▶ _REQUIRED WORK_: Select the lines of the records containing the word "شطارة" and list them.

[Transcribed page contents]
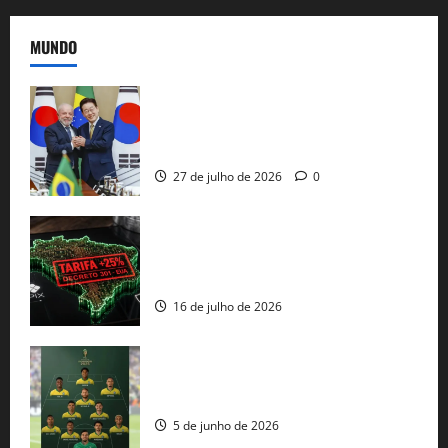
MUNDO
Brasil e Coreia do Sul selam pacto sobre
minerais estratégicos em resposta ao
protecionismo global
27 de julho de 2026
0
EUA taxam Brasil em 25%: Pix e
regulação digital motivam “guerra
comercial” de Washington
16 de julho de 2026
Veja datas e horários dos jogos da
seleção brasileira na Copa do Mundo
5 de junho de 2026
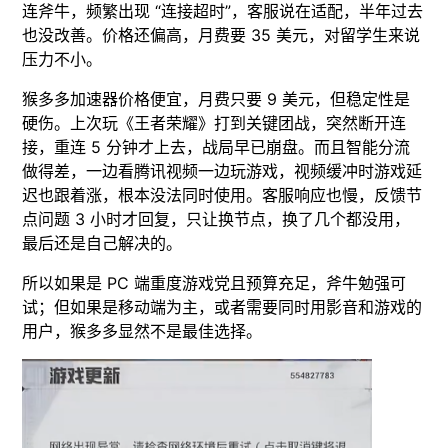
连斧牛，频繁出现 “连接超时”，客服说在适配，半年过去
也没改善。价格还偏高，月费要 35 美元，对留学生来说
压力不小。
猴多多加速器价格便宜，月费只要 9 美元，但稳定性是
硬伤。上次玩《王者荣耀》打到关键团战，突然断开连
接，重连 5 分钟才上去，战局早已崩盘。而且智能分流
做得差，一边看腾讯视频一边玩游戏，视频缓冲时游戏延
迟也跟着涨，根本没法同时使用。客服响应也慢，反馈节
点问题 3 小时才回复，只让换节点，换了几个都没用，
最后还是自己解决的。
所以如果是 PC 端重度游戏党且预算充足，斧牛勉强可
试；但如果是移动端为主，或者需要同时用影音和游戏的
用户，猴多多显然不是最佳选择。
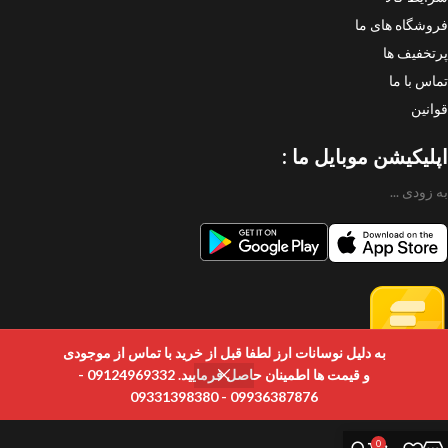
فروشگاه های ما
پرتخفیف ها
تماس با ما
قوانین
اپلیکیشن موبایل ما :
به زودی ...
به دلیل نوسانات ارز لطفا قبل از خرید با تماس از موجودی
و قیمت ها اطمینان حاصل فرمایید. 09124969332 -
09936387876 - 09331398380
0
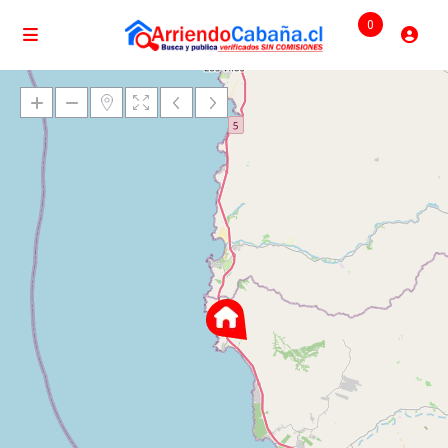
0
Cargando mapas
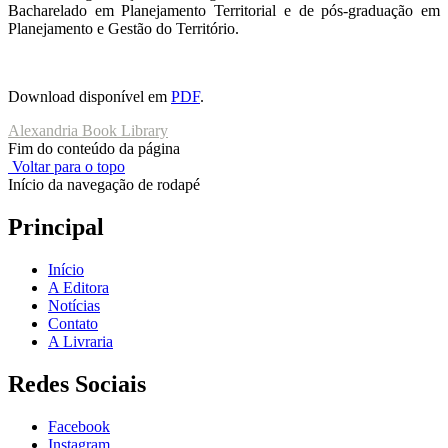
Bacharelado em Planejamento Territorial e de pós-graduação em
Planejamento e Gestão do Território.
Download disponível em
PDF
.
Alexandria Book Library
Fim do conteúdo da página
Voltar para o topo
Início da navegação de rodapé
Principal
Início
A Editora
Notícias
Contato
A Livraria
Redes Sociais
Facebook
Instagram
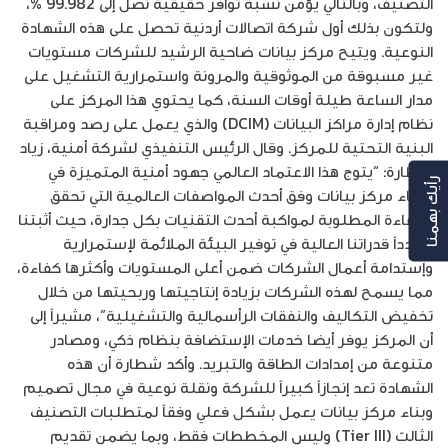
التصنيف، وبالتالي يؤمن نسبة توافر حقيقية تصل إلى 99.982 %،
ولتكون بذلك أول شركة اتصالات أردنية تحصل على هذه الشهادة
النوعية. ويتيح مركز بيانات ضاحية الرشيد للشركات مستويات
غير مسبوقة من الموثوقية والمرونة واستمرارية التشغيل على
مدار الساعة طيلة أوقات السنة، كما يحتوي هذا المركز على
نظام إدارة مراكز البيانات (DCIM) والذي يعمل على رصد ومراقبة
البنية التحتية للمركز. وقال الرئيس التنفيذي لشركة أمنية، زياد
شطارة: “يتوج هذا الاعتماد العالمي جهود أمنية المتميزة في
رأيك بهمنا
إنشاء مركز بيانات وفق أحدث المواصفات العالمية التي تحقق
الكفاءة المطلوبة لمواكبة أحدث التقنيات بكل جدارة، حيث أثبتنا
مجدداً قدراتنا العالية في توفير البيئة الملائمة لإستمرارية
وإستدامة أعمال الشركات ضمن أعلى المستويات وأكثرها كفاءة،
مما يسمح لهذه الشركات بزيادة إنتاجيتها وربحيتها من خلال
تخفيض التكاليف والنفقات الرأسمالية والتشغيلية”، مشيراً إلى
أن المركز يوفر أيضا خدمات الإستضافة بنظام ذكي، ومصادر
متنوعة من إمدادات الطاقة والتبريد. وأكد شطارة أن هذه
الشهادة تعد إنجازاً كبيراً للشركة ونقلة نوعية في مجال تصميم
وبناء مركز بيانات يعمل بشكل فعلي وفقاً لمتطلبات التصنيف
الثالث (Tier III) وليس المخططات فقط، وبما يضمن تقديم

▶ _RESULT_:
شطارة: “يتوج هذا الاعتماد العالمي جهود أمنية المتميزة في
متنوعة من إمدادات الطاقة والتبريد. وأكد شطارة أن هذه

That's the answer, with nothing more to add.